Several conclusions follow from this chart (data from the Financial Times.)
The first is that BP is simply a gigantic cash machine, like the other “oil majors.” It can fund its massive capital expenditures from its own cash flow without recourse to the bond market even while paying huge dividends to shareholders. No hint of economic crisis here.
BP’s financial position will improve significantly next year. Presumably, oil fields recently developed are ready to come on line as global oil prices remain firm or rise on Asian demand.
BP can handle even large payments into a federal damage fund so long as future liability is capped.
Shares in BP tumbled more than 9 per cent on Monday as US Democratic senators called on the multinational oil company to inject $20bn immediately into a ring-fenced fund to clean up the Gulf of Mexico spill.
This would equal two years of dividend payments and still leave all of the lovely “free cash flow after dividends” in 2011 and 2012.
The critical issue is not the dollar figure — $10 billion? $20? $30? — but whether it caps BP’s liability for all damages arising from the spill. After all, limiting liability is the very essence of corporate management.

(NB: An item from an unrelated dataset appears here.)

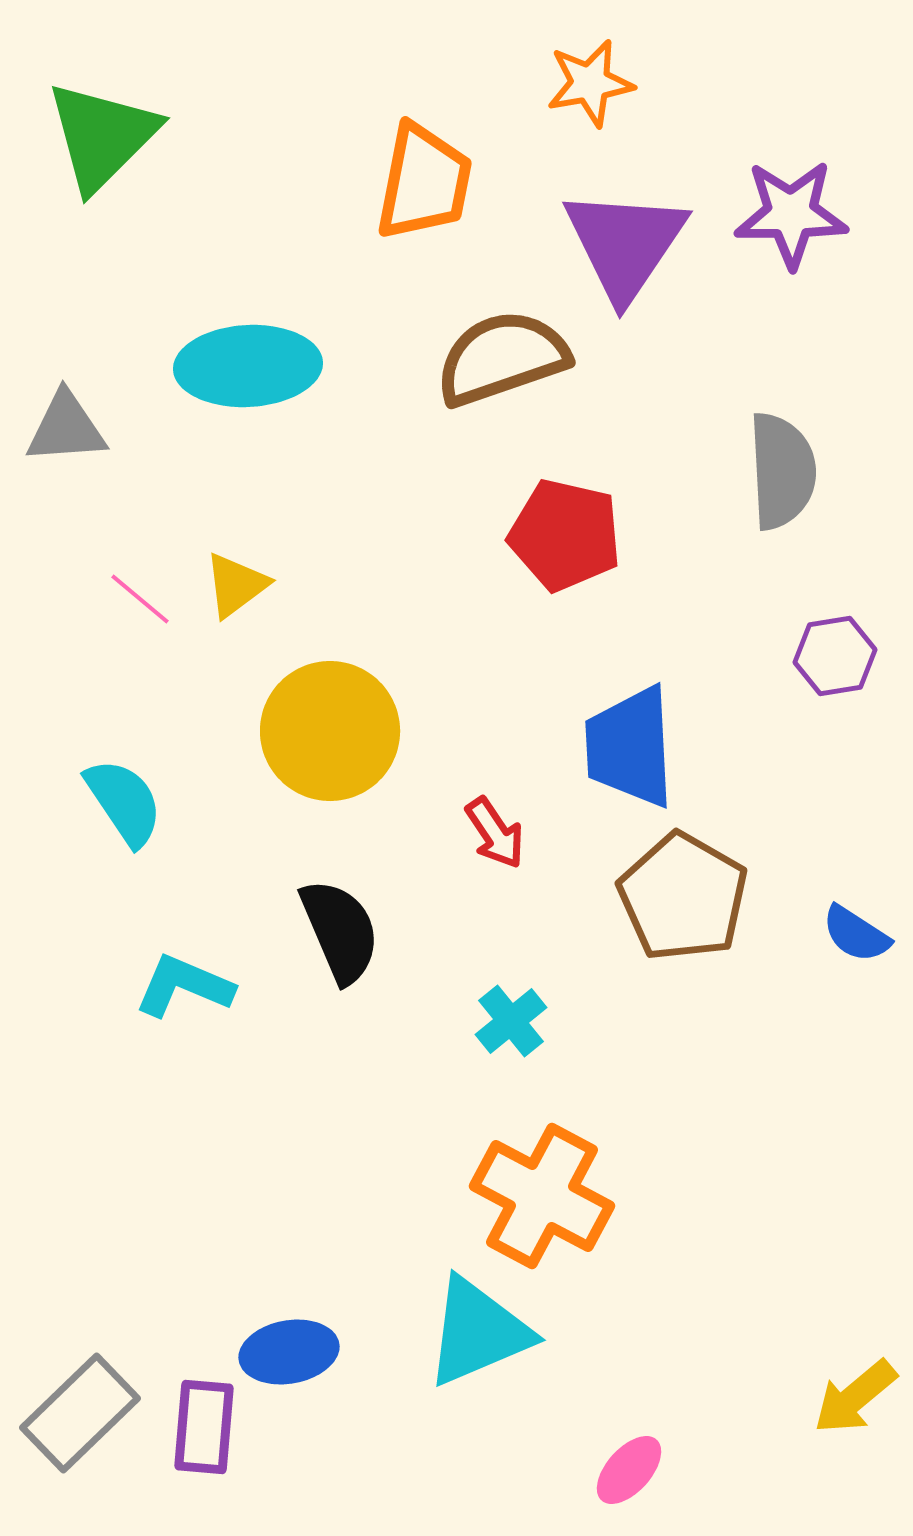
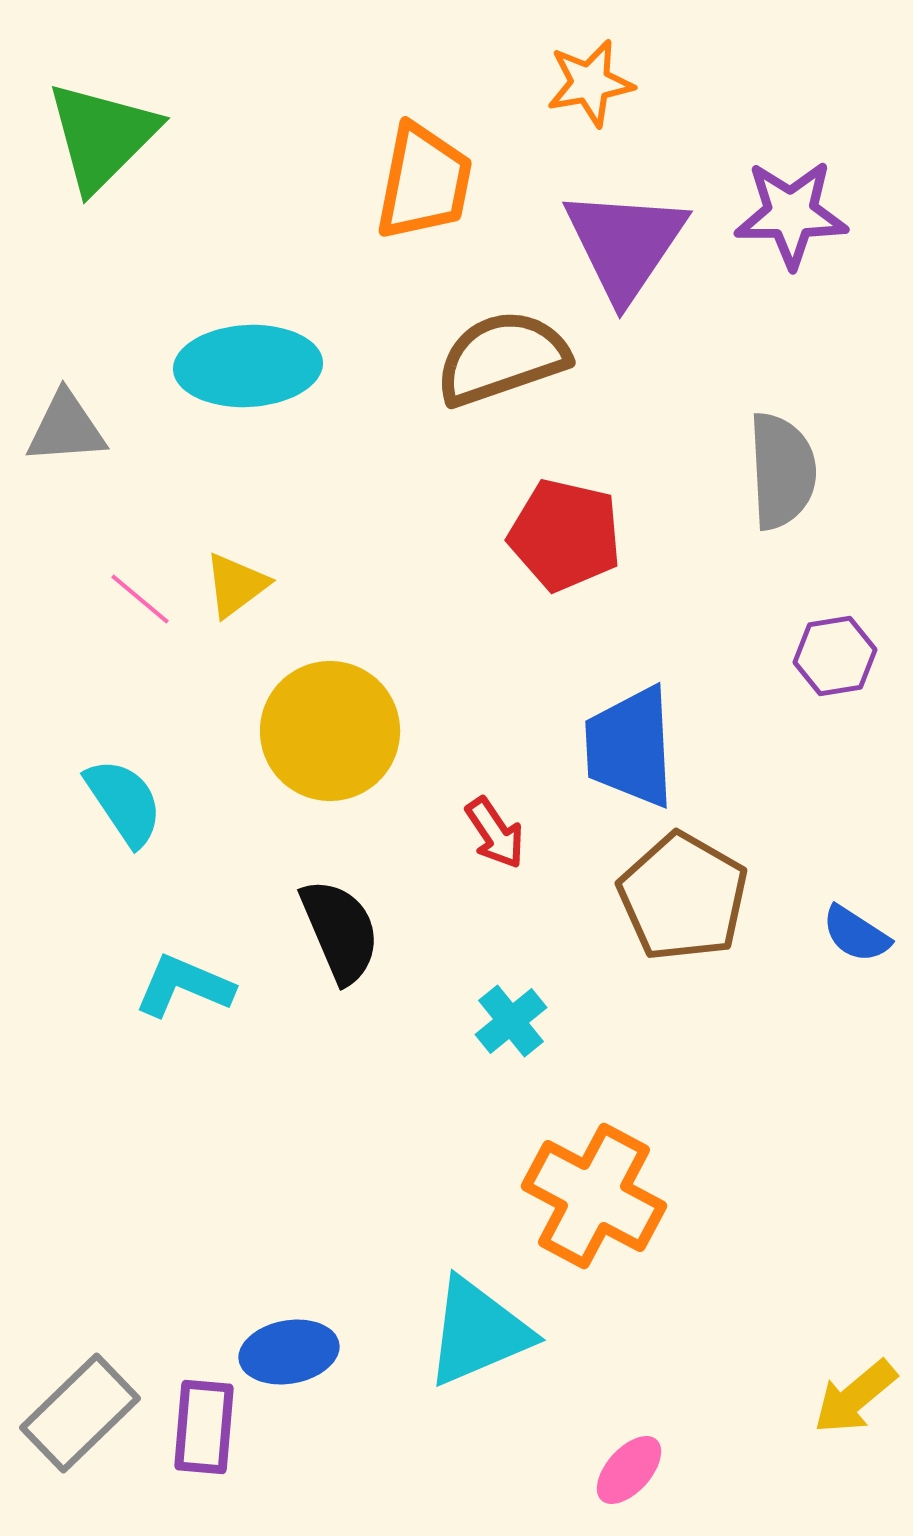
orange cross: moved 52 px right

The ultimate size of the spill — which is still ongoing — is unknown. The economic and environmental damages are widespread, long term and very difficult to quantify at this time. Without that liability cap, BP’s financial future is cloudy indeed and its stock price is unlikely to recover. (It’s down fifty percent since the spill.) In the words of the Washington Post:
Don’t get us wrong — BP must pay cleanup costs, compensation and damages, which are likely to be considerable. But Mr. Obama’s fund also should not become the means to accomplish the politically attractive end of forcing BP to pay in a manner that unnecessarily overstresses the company. Indeed, victims of the spill should hope that BP flourishes — so that it has the profits from which to pay them in the years ahead.
The irony here is that the victims of the current spill will have a financial interest in BP’s continued development of risky deepwater oil resources. The same is true of the rest of us who will suffer individual losses or pay through our taxes for whatever BP does not — or cannot — cover.

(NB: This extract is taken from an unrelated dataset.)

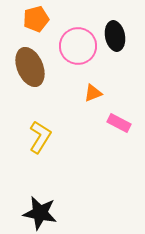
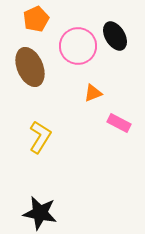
orange pentagon: rotated 10 degrees counterclockwise
black ellipse: rotated 20 degrees counterclockwise
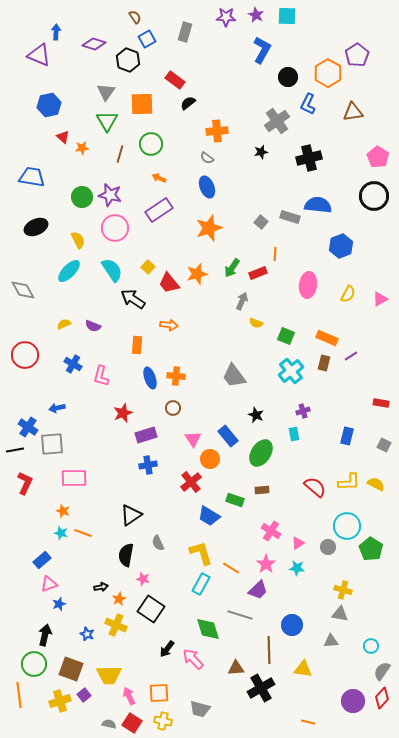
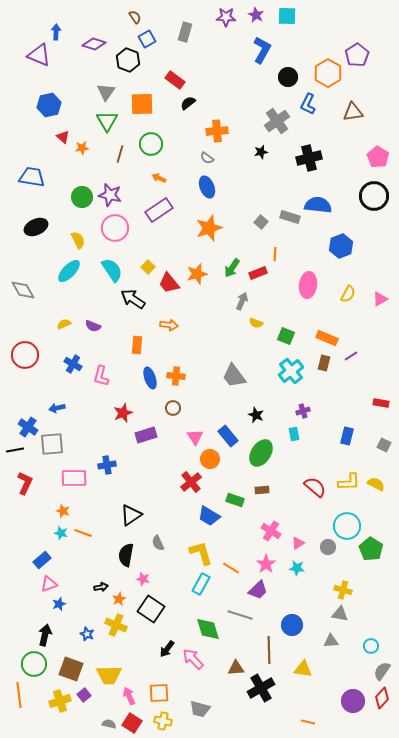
pink triangle at (193, 439): moved 2 px right, 2 px up
blue cross at (148, 465): moved 41 px left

Here is President Obama’s balancing act. On the one hand, BP may fall into crisis if its liability for damages is not somehow limited and made predictable — the swift and cruel judgement of the financial markets. On the other hand, if BP’s liability cap is set too low, then we taxpayers will be on the hook for ballooning damage costs in the future. President Obama does not want to let the company collapse nor does he want to let BP off too easily and face the wrath of the voters.

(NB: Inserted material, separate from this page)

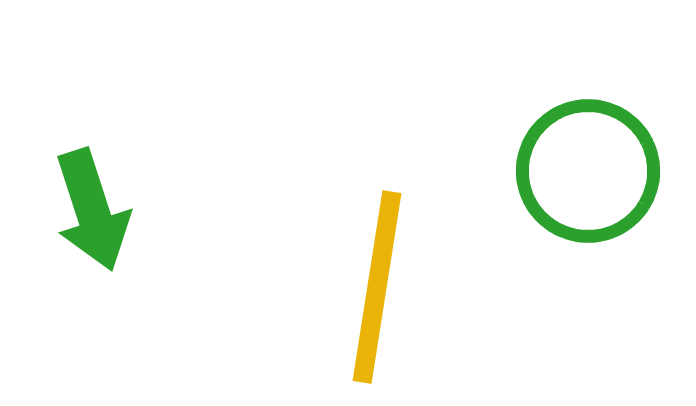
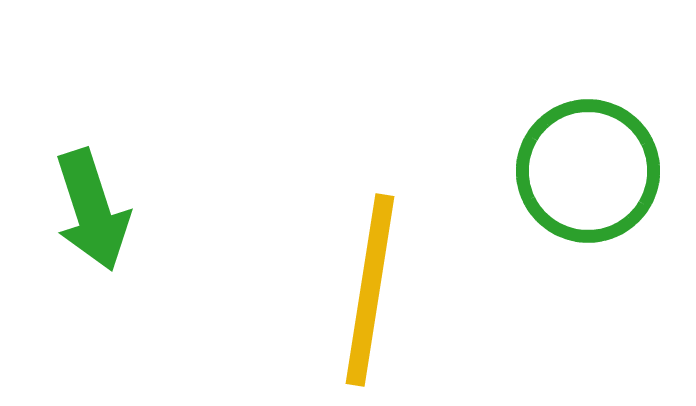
yellow line: moved 7 px left, 3 px down
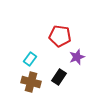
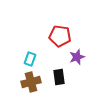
cyan rectangle: rotated 16 degrees counterclockwise
black rectangle: rotated 42 degrees counterclockwise
brown cross: rotated 30 degrees counterclockwise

Unfortunately, we humans have demonstrated poor decision-making skills when it comes to managing unpredictable future costs. Behavioral economists have suggested that we are prone to hyperbolic discounting whereby costs and benefits in the medium and long term are discounted more heavily than those in the short term. Hyperbolic discounting explains the warped thinking of addicts who focus on their immediate need for the substance in question — nicotine? heroin? petroleum? — while ignoring or downplaying the future consequences.
Hyberbolic discounting affects the decision making of investors, voters, consumers and politicians alike. We want our gasoline, 401k growth, fresh oysters and clean beaches and we want them now. Those who aspire to be leaders must show us a path out of this trap that does not condemn our children and grandchildren to greater burdens.